DON’T TEASE ME PLEASE
È il classico ritornello a tratti no sense che ossessivamente ti rimbalza in testa alle prove, quando ancora il testo non ha una forma. È stato divertente giocare con le parole in maniera forzata girando intorno a questo frenetico “don’t tease me please”.
ENEMIES
È la canzone più potente del disco e quella con la quale spesso finiamo i nostri live, è un crescendo di sensazioni e momenti. Di certo il pezzo che più di tutti ci piace suonare dal vivo.
VIETNAM
Il classico pezzo che su disco suona e live fa abbastanza cagare. Vuoi perché c’è sempre qualcuno che dimentica la struttura o forse perché James (Aparicio il nostro produttore artistico) ha particolarmente abbondato di post-produzione snaturando un po’ quella che era l’idea di partenza.

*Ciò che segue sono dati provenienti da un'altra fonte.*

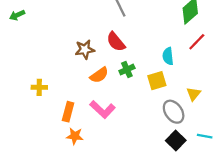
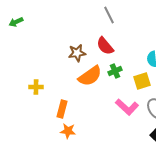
orange semicircle: (99, 75) -> (90, 76), size x1.4
pink L-shape: (103, 109) -> (127, 107), moved

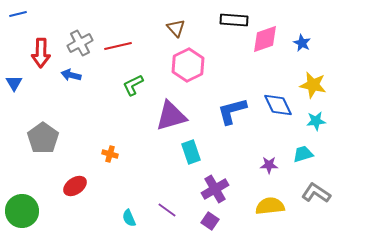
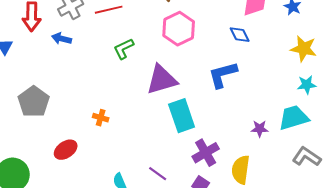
blue diamond: (278, 105) -> (240, 35), moved, size x0.7
cyan rectangle: (191, 152) -> (182, 116), size x1.4
cyan trapezoid: (303, 154) -> (294, 118), size x1.5
yellow semicircle: (270, 206) -> (241, 170), moved, turned -76

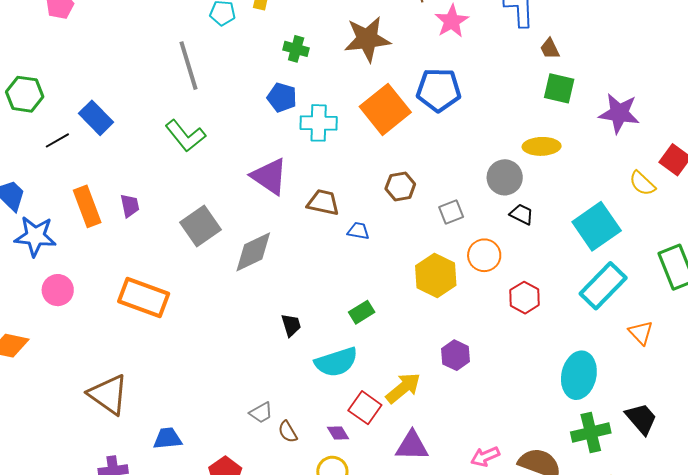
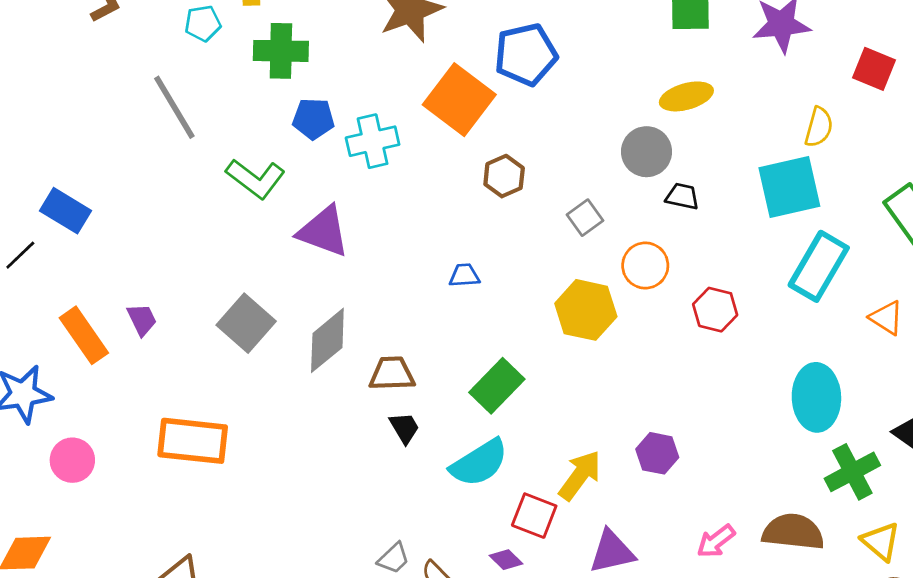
green cross: (296, 49) -> (281, 51), moved, size x1.5
green L-shape: (185, 136) -> (256, 179), moved
yellow semicircle: (642, 183) -> (819, 127), moved, turned -104
brown hexagon: (400, 186) -> (504, 176), moved
brown trapezoid: (323, 202) -> (392, 374), moved
cyan square: (597, 226) -> (789, 187), turned 36
green rectangle: (362, 312) -> (497, 386), size x1.5
purple hexagon: (456, 355) -> (657, 453), moved

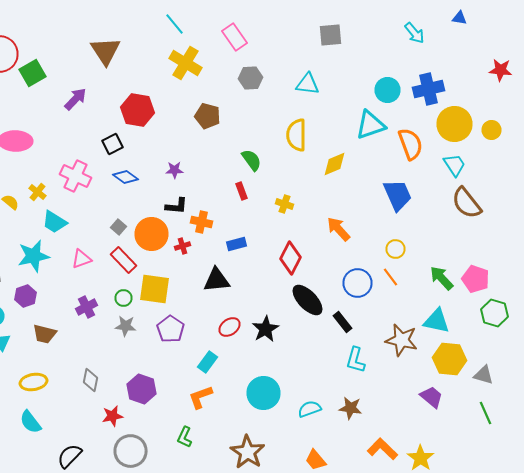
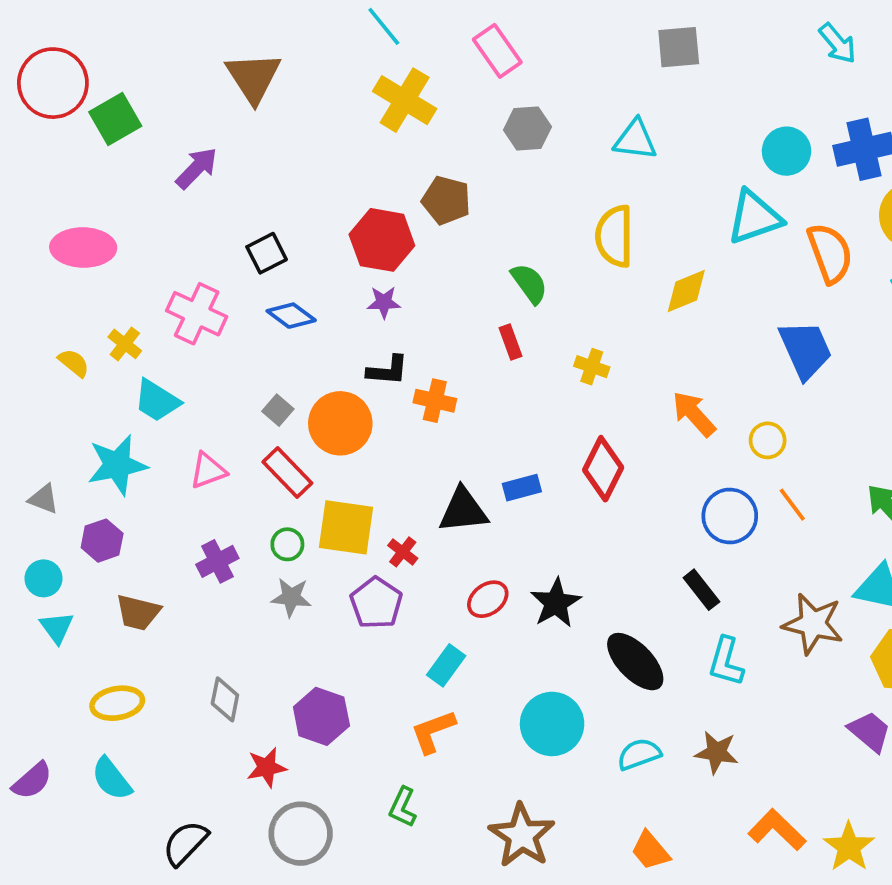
red hexagon: (138, 110) -> (382, 240), moved
blue rectangle: (236, 244) -> (522, 488), moved
red cross: (182, 246) -> (403, 552), moved, turned -35
yellow circle: (396, 249) -> (768, 440), moved
black ellipse: (308, 300) -> (635, 662), moved

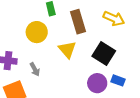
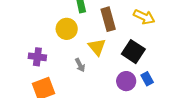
gray arrow: (35, 69) -> (80, 65), moved
blue rectangle: (118, 80) -> (147, 79), turned 40

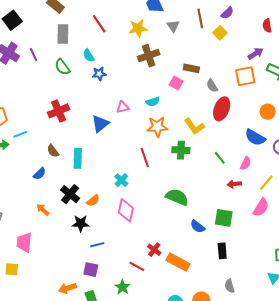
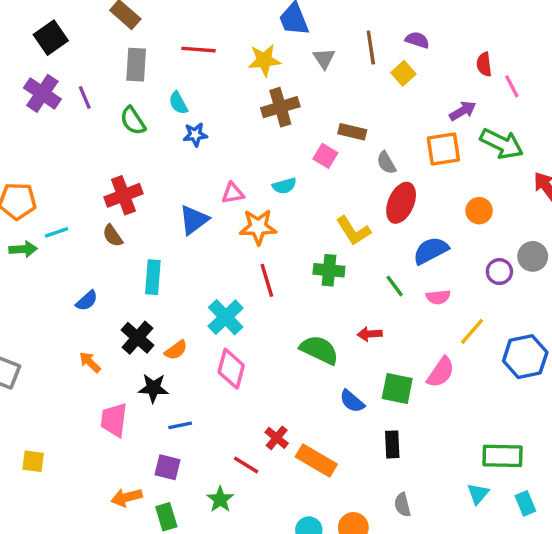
purple semicircle: (227, 13) -> (417, 40), turned -120
red line: (99, 24) -> (198, 50), turned -54
orange star: (157, 127) -> (258, 227), moved
blue semicircle: (255, 137) -> (431, 251), moved, turned 120
brown semicircle: (53, 151) -> (113, 236), moved
pink semicircle: (246, 163) -> (438, 297), turned 56
cyan cross: (121, 180) -> (226, 317), size x1.5
red arrow: (234, 184) -> (370, 334), moved
pink semicircle: (261, 208) -> (441, 372), moved
pink trapezoid: (24, 242) -> (114, 420), moved

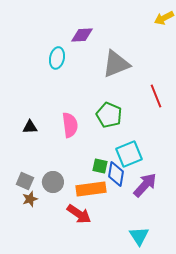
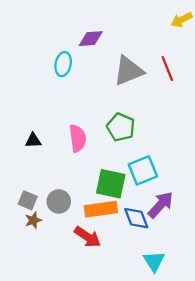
red line: (156, 96) -> (167, 68), moved
green square: (100, 166) -> (111, 184), size x1.8
blue diamond: (116, 174) -> (136, 218), moved, turned -30

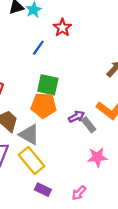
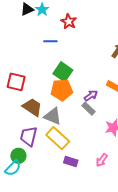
blue line: (38, 48) -> (50, 41), turned 64
green square: (48, 85) -> (63, 72), turned 30
gray rectangle: (89, 125) -> (88, 109), moved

DON’T BELIEVE IN FAIRY TALES
Senza dubbio il brano che ci ha impegnati di più sia in studio che a scrivere il testo. Era chiaro si trattasse di una ninna nanna ma era difficile riportare in testo le immagini che trasmetteva. Chiaramente quando la sfida è così difficile si finisce per dare il meglio di sé. È senza ombra di dubbio uno dei nostri brani preferiti, se non il preferito.